The ‘divide-and-compare’ strategy shows CHG and CHH methylations in human have no essential difference. (A) Schema of the ‘divide-and-compare’ strategy, (B) Spearman’s ranks correlation analysis between CHG and CHH methylation pairs shows the two non-CpG methylation patterns are not essentially different in human as in Arabidopsis. The corresponding pairs are xyChG and xyChH (x, y can be A, C, G or T; H indicates A, C and T are considered collectively). The x- and y-axes show methylation level ranks (1–48, from high to low) of xyChGs and xyChHs in the CHG list and CHH list, respectively. The rhos are calculated by Spearman’s ranks correlation test.

Figure 2.

Strand-specific non-CpG methylation in human gene body. (a) Diagram of the four regions analyzed in this study. Three intronic subregions are examined: 5′SS (5∼125 bp downstream of donor site), MI (120-bp region in the center of the intron) and 3′SS (125∼5 bp upstream of acceptor site). (b) Density plots of the skew scores for CpG methylation in different regions. x-axis, skew score. For skew score, 0 indicates no skewness, positive value indicates higher mCpH in antisense strand and negative value indicates the opposite. All the three subregions in intron showed significant skew of non-CpG methylation. P-value, one-tailed t-test. (c) Density plots of the skew score for CpH methylation in different regions.

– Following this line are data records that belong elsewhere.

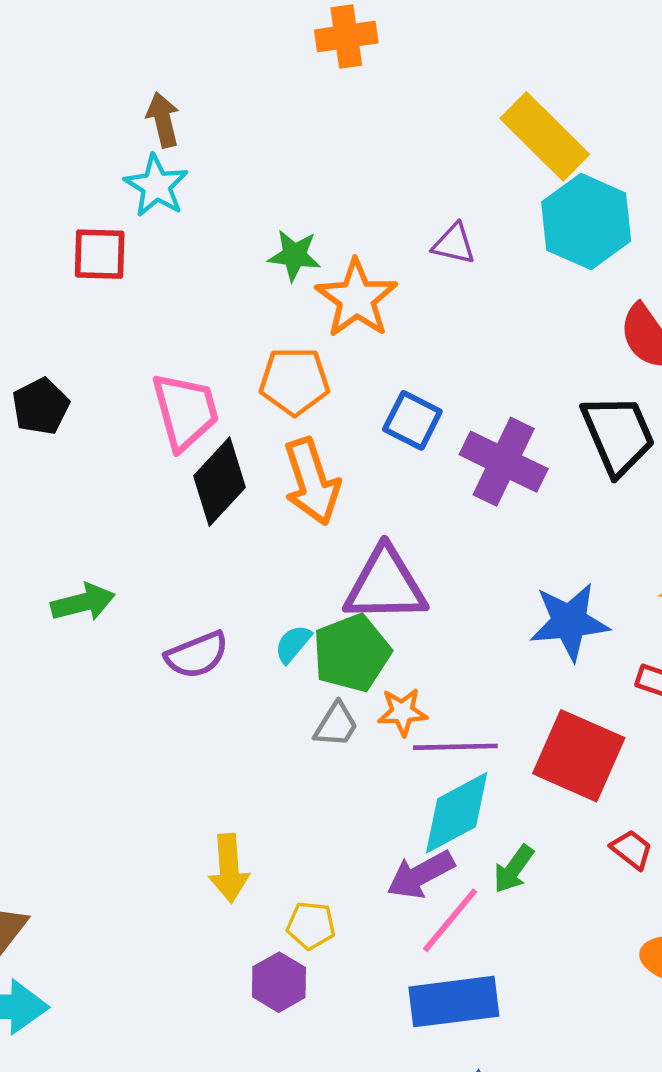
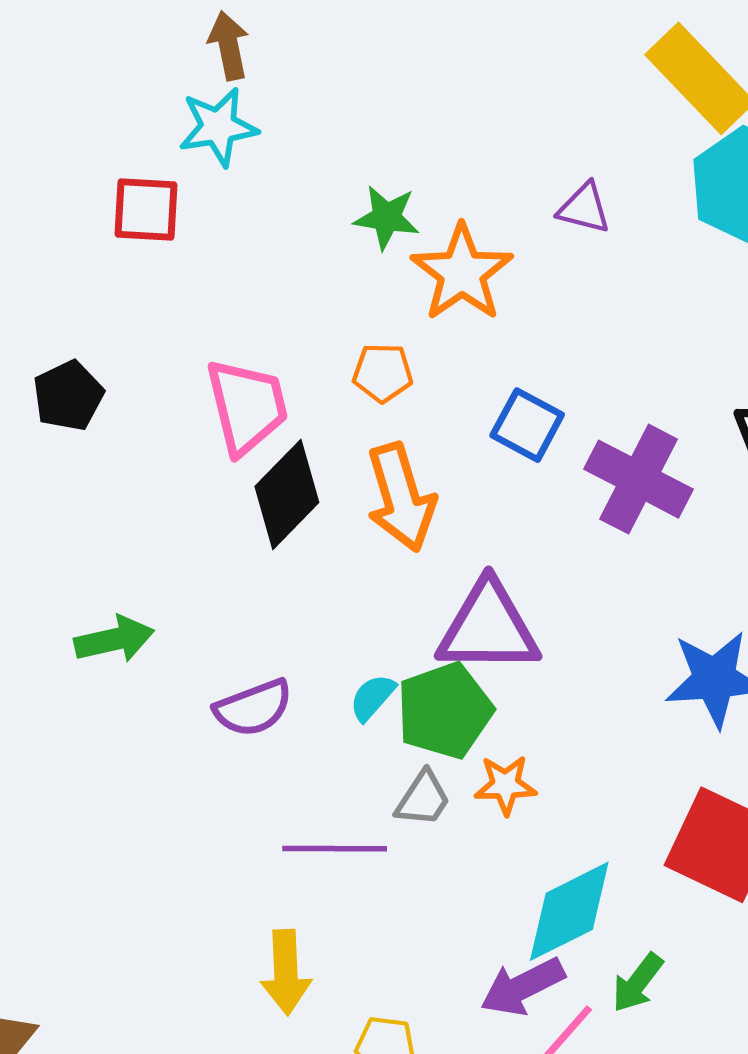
cyan star: (156, 186) -> (218, 127), turned 30
orange pentagon: (294, 381) -> (383, 373), size x0.7
purple line: (455, 747) -> (335, 849), moved

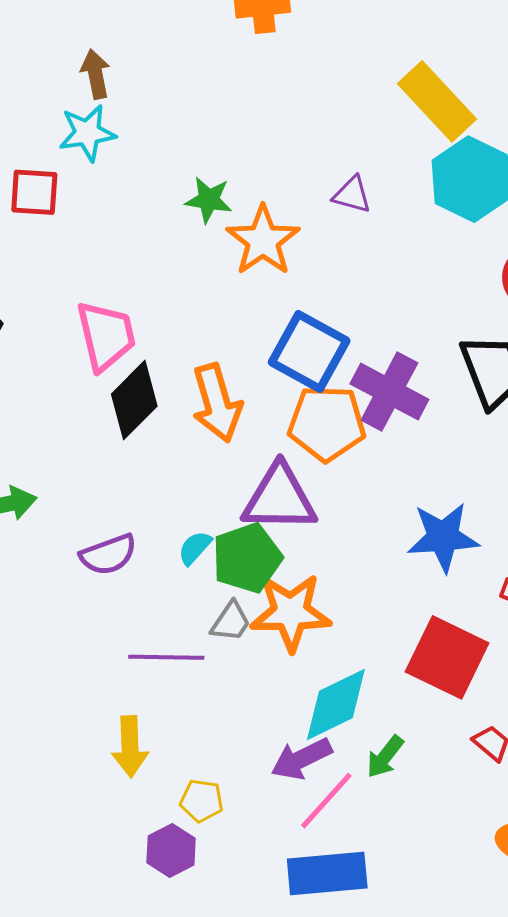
orange pentagon: (383, 373) -> (327, 423), moved, size x1.8
blue square: (527, 425) -> (309, 352), size x1.5
orange star: (505, 785) -> (291, 612), size x1.8

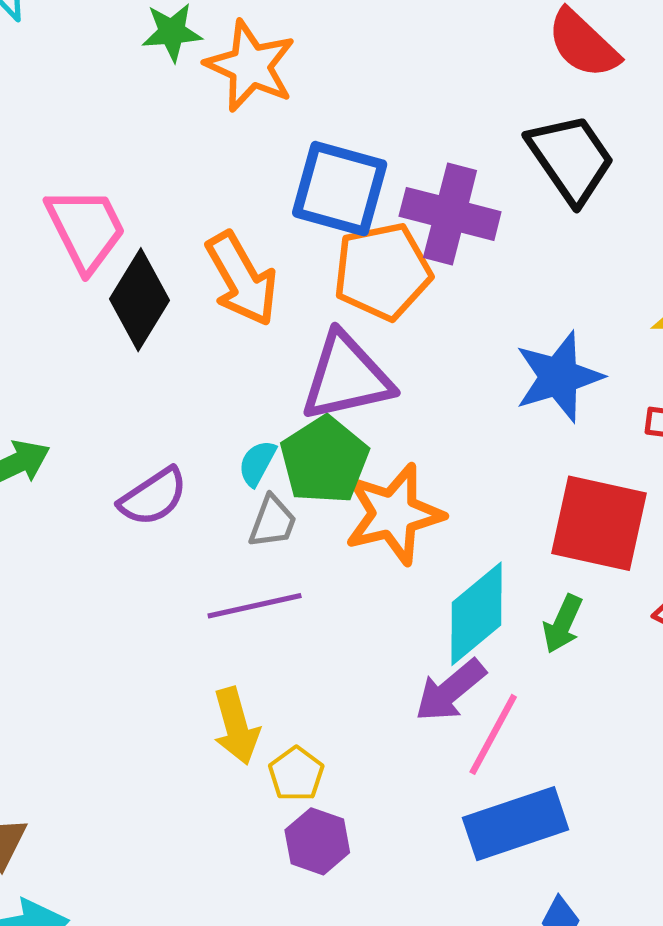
gray trapezoid: (231, 622) -> (273, 522), moved
green arrow: (385, 757) -> (563, 624), moved
yellow pentagon: (202, 801) -> (296, 774), moved, turned -30

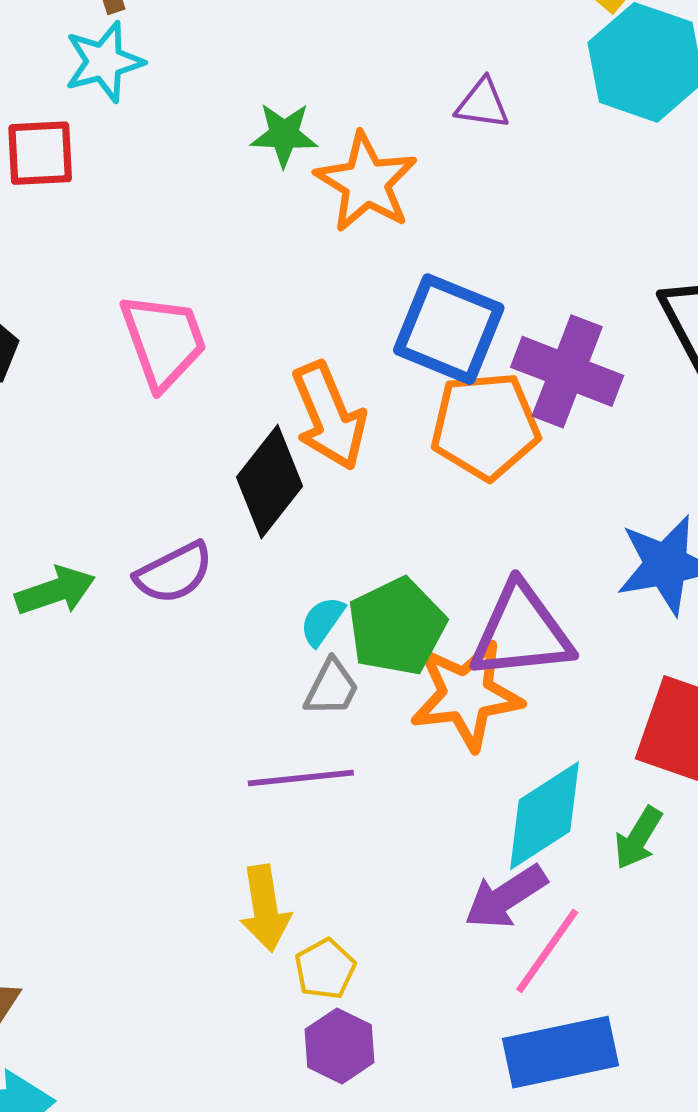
black diamond: (139, 300) -> (269, 482), moved
purple triangle: (346, 377) -> (521, 632), moved
purple semicircle: (153, 497) -> (174, 573), moved

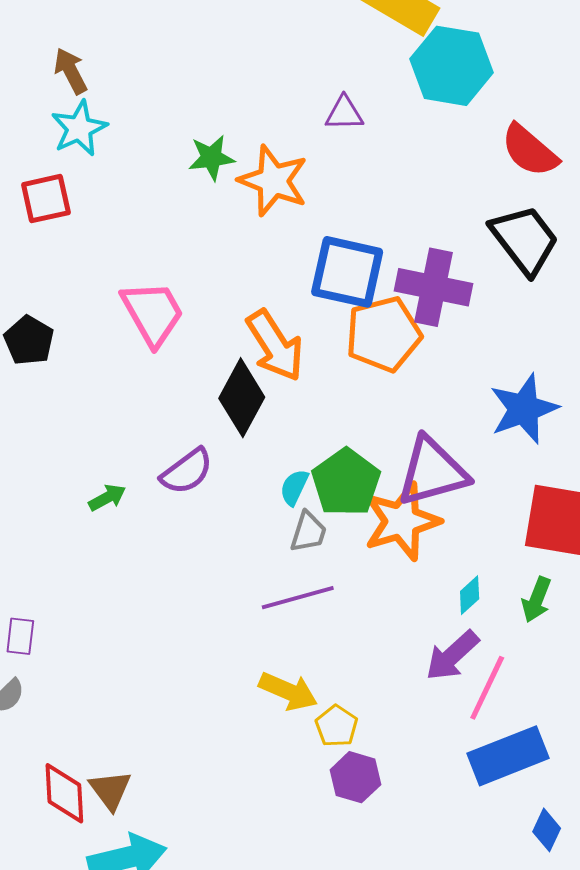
green arrow: (55, 591) -> (107, 498), size x0.7
cyan diamond: (545, 816) -> (470, 595), size x0.5
yellow arrow: (265, 908) -> (288, 691), turned -48

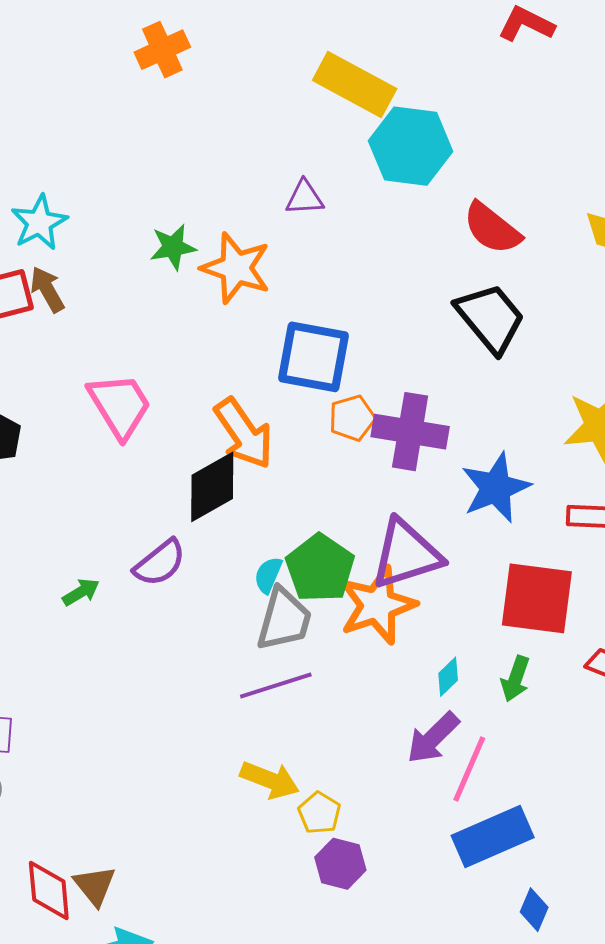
brown arrow: (71, 71) -> (47, 289), moved
purple cross: (433, 287) -> (410, 432), moved
orange pentagon: (383, 334) -> (352, 418), size x0.6
black diamond: (242, 398) -> (212, 487), turned 34
gray trapezoid: (308, 532) -> (284, 619), size x1.5

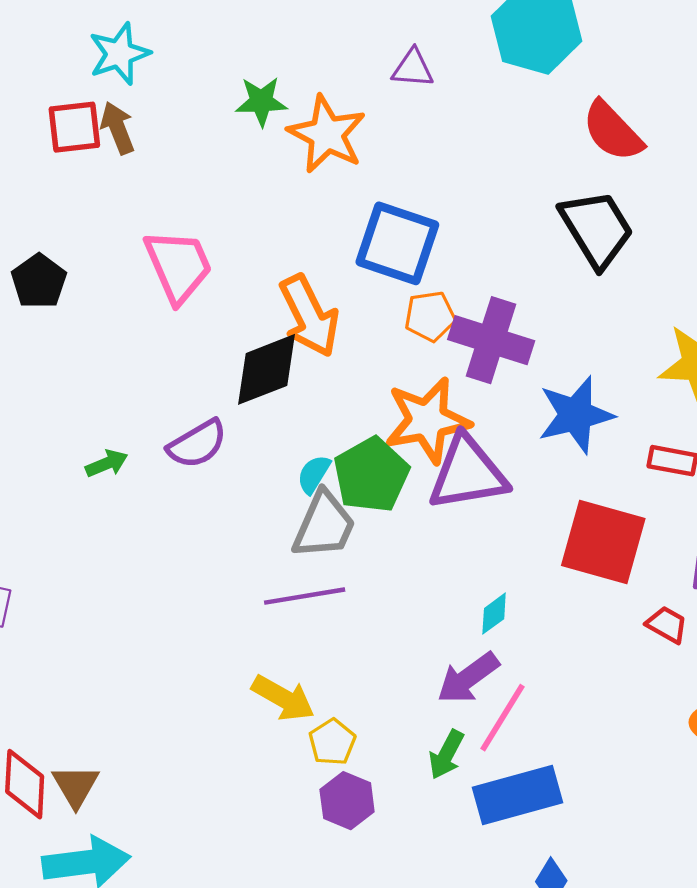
orange star: (377, 605) -> (427, 420), moved
green arrow: (515, 679) -> (446, 755), moved

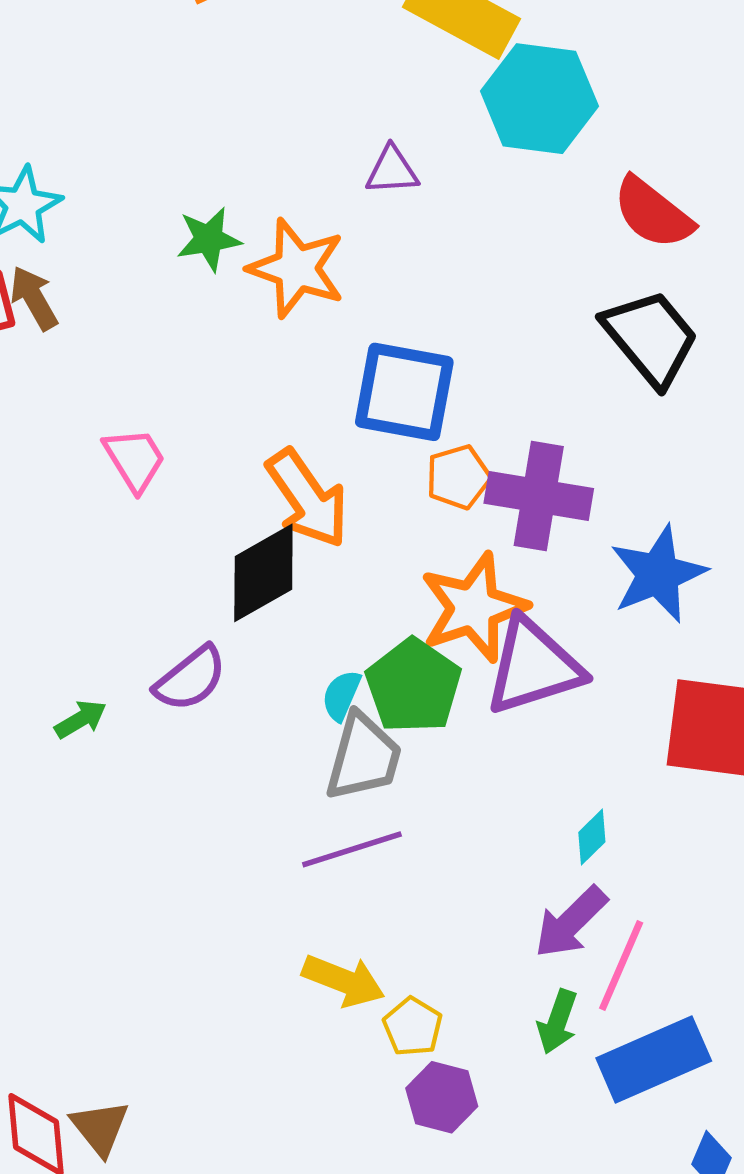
pink trapezoid: (178, 266) -> (135, 460), size x0.7

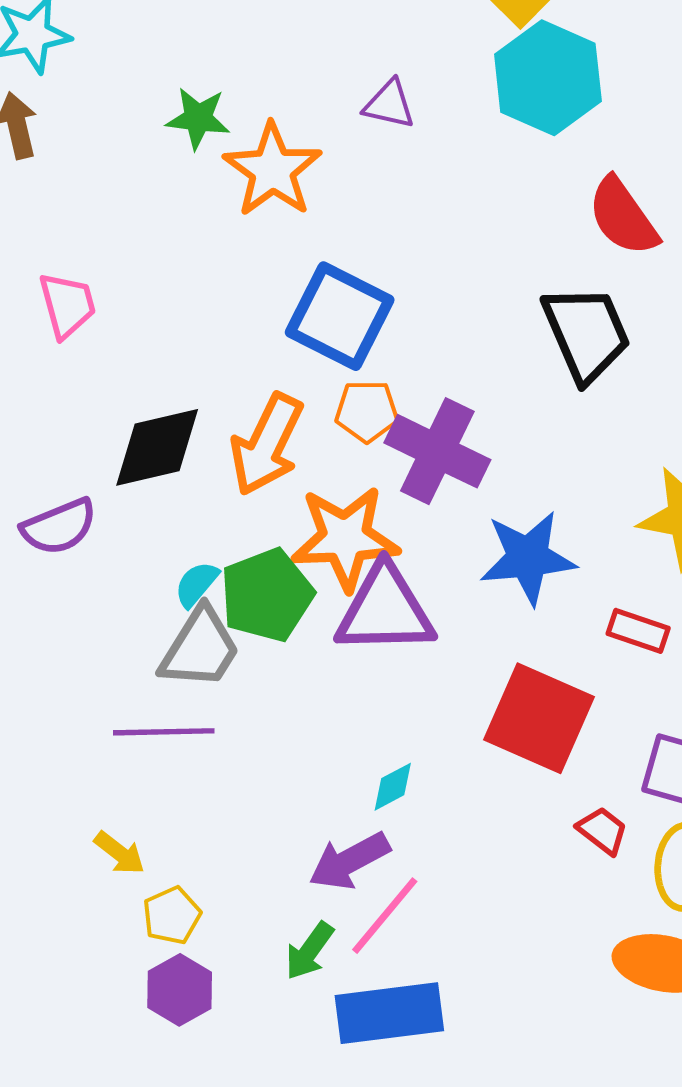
orange arrow: (307, 498) -> (267, 444), moved, turned 44
yellow arrow: (344, 981) -> (119, 853), size x0.7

Similar with (b), (d) the skew score of non-CpG methylation in introns are positively correlated with the transcription levels (H1). X-axis, rank of transcription levels from high (left) to low (right). Y-axis shows the skew score. The skew score of each site is the average of 1000 transcripts. (e) Asymmetric sequences in intron guide skewed non-CpG methylation (H1). Context study showed asymmetric sequence guided the skew of non-CpG methylation. Analysis is carried on 3-mer patterns (NCH) in 3′SS of H1. The average methylation levels (mP, upper) of each pattern showed similar methylation levels on both strands. Patterns are ordered by average methylation level. The proportions of these 3-mers in sequence composition (cP, middle) showed asymmetric distribution of sequence. The contributions to methylation levels in the whole (coP = mP × cP, lower) of each 3-mer pattern are shown in bars. The enrichment of non-CpG methylation motifs on the antisense strand makes the higher methylation levels of non-CpG.

Figure 3.

Characterize the strand-specific non-CpG methylation in transposons. (a) The strand-specific methylation levels of CpG sites in different transposon groups in ADS-iPSC. Alu elements and MIR elements are two subgroups of SINE elements. Heights of bars and error bars are the means and standard deviations of the average methylation levels in each chromosome. All groups show concordant CpG methylation levels on two strands; (b) the strand-specific methylation levels of CpH sites in different transposon groups in ADS-iPSC. Asterisk indicates P < 0.01. P-value, two-tailed t-test, (c) the methylation propensity (average methylation level) of each 3-mer on two strands of Alu. Error bar, standard deviation of the average methylation levels in each chromosome, (d) the sequence frequencies of each 3-mer on the two strands of Alu elements, (e) the methylation propensity (average methylation level) of each 3-mer on two strands of LINEs, (f) the sequence frequencies of each 3-mer on the two strands of LINEs, (g) the 25 bp position from 5′ end of Alu (antisense strand) shows high non-CpG methylation levels. From the structure of Alu, the high methylated non-CpG position is right after A-box, which is known as binding site of Pol-III together with B-box. The highly methylated non-CpG site is in TACAG context.